(Source data)
-------------------------

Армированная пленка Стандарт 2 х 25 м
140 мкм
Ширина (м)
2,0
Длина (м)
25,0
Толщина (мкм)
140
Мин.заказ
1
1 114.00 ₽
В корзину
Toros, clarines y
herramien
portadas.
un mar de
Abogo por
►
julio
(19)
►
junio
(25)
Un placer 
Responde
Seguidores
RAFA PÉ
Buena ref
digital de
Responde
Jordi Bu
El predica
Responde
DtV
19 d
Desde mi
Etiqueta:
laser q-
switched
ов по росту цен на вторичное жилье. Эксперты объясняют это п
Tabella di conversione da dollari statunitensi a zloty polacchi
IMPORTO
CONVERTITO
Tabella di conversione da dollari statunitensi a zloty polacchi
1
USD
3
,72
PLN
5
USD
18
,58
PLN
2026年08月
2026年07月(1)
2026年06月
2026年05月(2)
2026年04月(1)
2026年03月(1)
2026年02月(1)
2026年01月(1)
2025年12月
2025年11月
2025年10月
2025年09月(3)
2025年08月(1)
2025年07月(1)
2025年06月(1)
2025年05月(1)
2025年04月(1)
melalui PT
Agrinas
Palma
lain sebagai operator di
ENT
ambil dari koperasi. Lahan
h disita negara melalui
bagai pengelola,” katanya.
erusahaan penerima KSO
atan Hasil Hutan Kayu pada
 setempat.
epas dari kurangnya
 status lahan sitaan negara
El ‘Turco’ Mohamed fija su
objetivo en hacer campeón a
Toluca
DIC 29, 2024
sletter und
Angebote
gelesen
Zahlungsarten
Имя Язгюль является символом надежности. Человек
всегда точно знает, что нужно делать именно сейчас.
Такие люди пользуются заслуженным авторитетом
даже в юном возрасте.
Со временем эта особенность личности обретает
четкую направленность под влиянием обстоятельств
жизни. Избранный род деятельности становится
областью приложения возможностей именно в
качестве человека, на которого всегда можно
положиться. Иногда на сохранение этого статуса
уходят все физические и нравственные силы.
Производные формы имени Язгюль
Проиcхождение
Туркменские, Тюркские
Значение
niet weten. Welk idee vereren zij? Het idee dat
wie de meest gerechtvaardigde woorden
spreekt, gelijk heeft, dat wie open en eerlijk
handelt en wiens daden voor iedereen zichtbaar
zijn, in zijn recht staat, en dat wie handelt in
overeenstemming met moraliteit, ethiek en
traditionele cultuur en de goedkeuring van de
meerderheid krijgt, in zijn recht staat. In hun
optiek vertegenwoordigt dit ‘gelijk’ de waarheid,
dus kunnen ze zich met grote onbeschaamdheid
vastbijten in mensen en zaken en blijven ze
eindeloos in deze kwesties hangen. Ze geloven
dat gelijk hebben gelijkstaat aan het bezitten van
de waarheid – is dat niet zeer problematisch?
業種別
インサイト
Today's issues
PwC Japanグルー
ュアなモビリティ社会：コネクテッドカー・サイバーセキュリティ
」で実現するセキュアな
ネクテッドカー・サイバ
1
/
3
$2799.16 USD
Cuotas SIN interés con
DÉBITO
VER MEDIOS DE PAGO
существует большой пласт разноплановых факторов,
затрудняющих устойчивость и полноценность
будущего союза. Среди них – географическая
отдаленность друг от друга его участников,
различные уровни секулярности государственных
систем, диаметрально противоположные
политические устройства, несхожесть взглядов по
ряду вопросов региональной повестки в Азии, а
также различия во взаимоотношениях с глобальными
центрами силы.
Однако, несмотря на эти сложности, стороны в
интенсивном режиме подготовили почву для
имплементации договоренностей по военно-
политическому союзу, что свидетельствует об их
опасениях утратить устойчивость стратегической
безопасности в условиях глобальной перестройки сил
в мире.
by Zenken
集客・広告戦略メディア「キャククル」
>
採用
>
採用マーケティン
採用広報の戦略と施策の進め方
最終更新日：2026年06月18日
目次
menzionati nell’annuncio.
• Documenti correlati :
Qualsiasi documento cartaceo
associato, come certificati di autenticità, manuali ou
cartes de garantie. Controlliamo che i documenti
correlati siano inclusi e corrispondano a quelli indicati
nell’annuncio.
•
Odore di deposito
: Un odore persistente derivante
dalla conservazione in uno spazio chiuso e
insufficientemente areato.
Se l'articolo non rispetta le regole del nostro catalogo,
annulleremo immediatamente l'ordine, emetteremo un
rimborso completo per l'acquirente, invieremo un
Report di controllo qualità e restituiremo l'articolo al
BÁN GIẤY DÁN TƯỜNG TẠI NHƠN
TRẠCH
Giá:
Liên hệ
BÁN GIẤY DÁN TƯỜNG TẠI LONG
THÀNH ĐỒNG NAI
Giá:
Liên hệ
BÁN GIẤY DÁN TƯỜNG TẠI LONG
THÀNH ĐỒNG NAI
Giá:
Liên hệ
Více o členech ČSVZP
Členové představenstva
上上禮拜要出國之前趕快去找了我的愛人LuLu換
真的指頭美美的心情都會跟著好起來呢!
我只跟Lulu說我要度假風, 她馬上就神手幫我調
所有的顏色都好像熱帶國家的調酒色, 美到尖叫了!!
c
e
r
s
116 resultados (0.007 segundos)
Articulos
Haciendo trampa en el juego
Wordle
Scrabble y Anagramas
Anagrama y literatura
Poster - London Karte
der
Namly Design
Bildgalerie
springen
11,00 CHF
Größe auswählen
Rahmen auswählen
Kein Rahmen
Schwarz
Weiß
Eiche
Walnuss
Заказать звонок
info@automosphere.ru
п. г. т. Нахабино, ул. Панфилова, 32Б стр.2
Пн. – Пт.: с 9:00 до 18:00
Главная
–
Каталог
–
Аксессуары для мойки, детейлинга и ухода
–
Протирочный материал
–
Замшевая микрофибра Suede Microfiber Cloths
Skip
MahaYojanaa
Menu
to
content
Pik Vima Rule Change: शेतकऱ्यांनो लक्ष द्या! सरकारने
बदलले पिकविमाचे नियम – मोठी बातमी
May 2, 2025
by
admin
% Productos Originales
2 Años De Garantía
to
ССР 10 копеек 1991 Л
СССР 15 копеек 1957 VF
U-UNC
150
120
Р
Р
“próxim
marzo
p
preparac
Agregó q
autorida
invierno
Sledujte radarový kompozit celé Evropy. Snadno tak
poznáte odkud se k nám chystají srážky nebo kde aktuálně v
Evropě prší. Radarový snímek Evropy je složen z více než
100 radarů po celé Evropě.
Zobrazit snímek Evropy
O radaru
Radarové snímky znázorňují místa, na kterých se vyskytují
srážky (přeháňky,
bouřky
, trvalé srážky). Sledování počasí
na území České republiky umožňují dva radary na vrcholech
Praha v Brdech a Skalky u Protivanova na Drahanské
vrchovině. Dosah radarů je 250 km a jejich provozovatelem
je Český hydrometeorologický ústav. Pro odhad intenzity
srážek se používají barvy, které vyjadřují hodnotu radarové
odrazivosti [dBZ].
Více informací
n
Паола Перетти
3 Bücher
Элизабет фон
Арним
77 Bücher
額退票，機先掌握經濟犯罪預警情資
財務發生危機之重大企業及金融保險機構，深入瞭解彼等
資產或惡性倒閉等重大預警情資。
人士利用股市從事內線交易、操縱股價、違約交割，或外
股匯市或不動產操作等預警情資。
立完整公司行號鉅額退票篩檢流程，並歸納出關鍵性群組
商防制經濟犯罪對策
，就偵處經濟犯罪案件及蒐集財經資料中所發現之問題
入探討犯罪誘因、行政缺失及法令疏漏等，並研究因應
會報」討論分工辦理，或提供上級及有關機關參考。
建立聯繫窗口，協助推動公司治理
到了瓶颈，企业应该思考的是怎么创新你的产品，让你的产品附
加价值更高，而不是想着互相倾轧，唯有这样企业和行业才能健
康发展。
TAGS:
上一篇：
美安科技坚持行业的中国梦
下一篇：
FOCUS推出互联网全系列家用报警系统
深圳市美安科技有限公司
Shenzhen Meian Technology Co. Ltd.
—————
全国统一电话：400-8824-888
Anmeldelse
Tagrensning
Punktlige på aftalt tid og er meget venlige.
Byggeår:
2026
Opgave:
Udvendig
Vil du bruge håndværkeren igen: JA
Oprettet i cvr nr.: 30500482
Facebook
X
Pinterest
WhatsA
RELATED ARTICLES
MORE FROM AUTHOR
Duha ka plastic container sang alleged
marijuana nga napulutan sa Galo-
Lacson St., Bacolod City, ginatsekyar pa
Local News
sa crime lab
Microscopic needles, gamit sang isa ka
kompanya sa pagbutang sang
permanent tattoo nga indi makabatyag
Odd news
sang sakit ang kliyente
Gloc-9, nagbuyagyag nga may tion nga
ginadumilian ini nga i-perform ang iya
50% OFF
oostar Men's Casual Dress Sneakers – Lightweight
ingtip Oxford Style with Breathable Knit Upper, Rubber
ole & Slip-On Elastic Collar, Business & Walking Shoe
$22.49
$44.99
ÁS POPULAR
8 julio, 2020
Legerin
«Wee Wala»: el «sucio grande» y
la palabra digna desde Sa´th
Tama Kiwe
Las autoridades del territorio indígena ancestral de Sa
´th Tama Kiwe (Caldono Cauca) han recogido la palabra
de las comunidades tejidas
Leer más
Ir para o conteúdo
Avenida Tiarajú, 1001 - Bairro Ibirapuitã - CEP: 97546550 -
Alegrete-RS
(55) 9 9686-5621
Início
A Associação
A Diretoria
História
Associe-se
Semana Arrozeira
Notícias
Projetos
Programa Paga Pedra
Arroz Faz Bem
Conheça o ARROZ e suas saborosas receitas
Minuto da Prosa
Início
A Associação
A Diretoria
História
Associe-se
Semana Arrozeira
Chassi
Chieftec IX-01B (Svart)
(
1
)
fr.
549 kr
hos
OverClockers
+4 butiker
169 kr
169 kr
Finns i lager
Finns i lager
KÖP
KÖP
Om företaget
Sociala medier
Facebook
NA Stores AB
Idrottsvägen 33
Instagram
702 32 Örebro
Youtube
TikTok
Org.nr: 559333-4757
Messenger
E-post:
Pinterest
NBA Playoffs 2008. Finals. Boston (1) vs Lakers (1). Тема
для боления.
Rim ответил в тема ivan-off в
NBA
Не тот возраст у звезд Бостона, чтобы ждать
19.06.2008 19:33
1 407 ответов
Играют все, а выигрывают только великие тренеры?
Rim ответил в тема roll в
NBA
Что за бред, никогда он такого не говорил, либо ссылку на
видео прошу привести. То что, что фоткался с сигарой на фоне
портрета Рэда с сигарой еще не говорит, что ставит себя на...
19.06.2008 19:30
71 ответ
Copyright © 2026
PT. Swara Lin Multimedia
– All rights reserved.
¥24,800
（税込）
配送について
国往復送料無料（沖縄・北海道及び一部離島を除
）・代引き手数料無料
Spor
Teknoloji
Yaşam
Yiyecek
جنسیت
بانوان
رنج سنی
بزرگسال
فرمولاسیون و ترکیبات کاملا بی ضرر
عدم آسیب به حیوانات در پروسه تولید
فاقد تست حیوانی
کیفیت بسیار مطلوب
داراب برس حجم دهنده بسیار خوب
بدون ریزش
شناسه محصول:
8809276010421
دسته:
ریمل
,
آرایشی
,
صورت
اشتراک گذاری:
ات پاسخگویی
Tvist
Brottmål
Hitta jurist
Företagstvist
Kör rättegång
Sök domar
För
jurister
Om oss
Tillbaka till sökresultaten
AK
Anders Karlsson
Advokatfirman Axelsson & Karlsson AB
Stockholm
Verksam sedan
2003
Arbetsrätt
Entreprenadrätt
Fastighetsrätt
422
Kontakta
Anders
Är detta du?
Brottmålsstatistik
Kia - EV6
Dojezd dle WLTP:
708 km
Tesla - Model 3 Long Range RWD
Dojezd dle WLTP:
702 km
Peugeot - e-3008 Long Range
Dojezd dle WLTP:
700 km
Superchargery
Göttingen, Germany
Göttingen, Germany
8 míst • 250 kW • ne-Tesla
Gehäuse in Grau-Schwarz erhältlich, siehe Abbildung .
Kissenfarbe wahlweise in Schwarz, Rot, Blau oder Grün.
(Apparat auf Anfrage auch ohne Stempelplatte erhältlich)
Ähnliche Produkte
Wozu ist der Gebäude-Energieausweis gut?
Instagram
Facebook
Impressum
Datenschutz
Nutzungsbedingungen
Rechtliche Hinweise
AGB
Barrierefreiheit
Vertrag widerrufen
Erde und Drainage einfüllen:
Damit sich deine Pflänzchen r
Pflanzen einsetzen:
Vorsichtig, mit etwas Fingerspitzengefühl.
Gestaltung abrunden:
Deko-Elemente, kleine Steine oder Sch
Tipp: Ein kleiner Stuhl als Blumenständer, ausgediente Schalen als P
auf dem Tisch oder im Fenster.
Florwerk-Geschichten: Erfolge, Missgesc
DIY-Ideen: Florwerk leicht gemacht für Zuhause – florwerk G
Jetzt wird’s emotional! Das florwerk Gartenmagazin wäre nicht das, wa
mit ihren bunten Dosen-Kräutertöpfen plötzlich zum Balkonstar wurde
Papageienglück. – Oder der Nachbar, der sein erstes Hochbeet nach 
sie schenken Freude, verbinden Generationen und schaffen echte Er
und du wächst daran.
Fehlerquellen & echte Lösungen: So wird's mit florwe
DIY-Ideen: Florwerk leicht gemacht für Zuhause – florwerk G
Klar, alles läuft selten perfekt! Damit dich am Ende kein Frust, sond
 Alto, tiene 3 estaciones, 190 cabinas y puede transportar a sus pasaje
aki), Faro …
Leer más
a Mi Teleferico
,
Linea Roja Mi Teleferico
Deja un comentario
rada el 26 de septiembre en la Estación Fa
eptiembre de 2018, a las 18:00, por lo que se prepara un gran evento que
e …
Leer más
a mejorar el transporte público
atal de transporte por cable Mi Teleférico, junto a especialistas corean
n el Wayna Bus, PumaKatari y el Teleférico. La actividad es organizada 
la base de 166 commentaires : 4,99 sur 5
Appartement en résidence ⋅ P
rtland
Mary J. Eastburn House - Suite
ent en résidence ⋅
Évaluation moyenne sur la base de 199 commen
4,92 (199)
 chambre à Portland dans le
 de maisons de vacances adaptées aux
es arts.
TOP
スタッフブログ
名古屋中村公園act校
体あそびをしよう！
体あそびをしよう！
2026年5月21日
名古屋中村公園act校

-------------------------

TASK DIRECTIONS.
Give the count of lines in the data that contain the word "ответил", and write nothing besides it.

EXERCISE ANSWER.
2